Without the pictures, output the records below word for word.
*** Opening of DATA PROVIDED ***
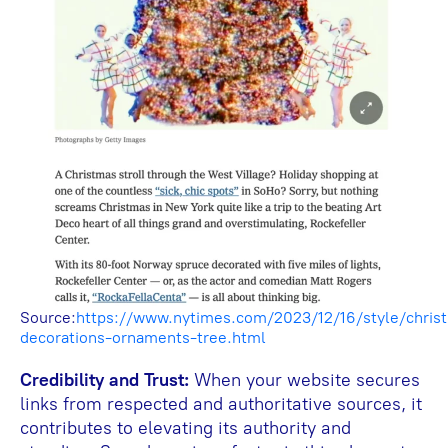
Source:
https://www.nytimes.com/2023/12/16/style/chris
decorations-ornaments-tree.html
Credibility and Trust:
When your website secures
links from respected and authoritative sources, it
contributes to elevating its authority and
*** Close of DATA PROVIDED ***
# REPLY
Source:
https://www.nytimes.com/2023/12/16/style/chris
decorations-ornaments-tree.html
Credibility and Trust:
When your website secures
links from respected and authoritative sources, it
contributes to elevating its authority and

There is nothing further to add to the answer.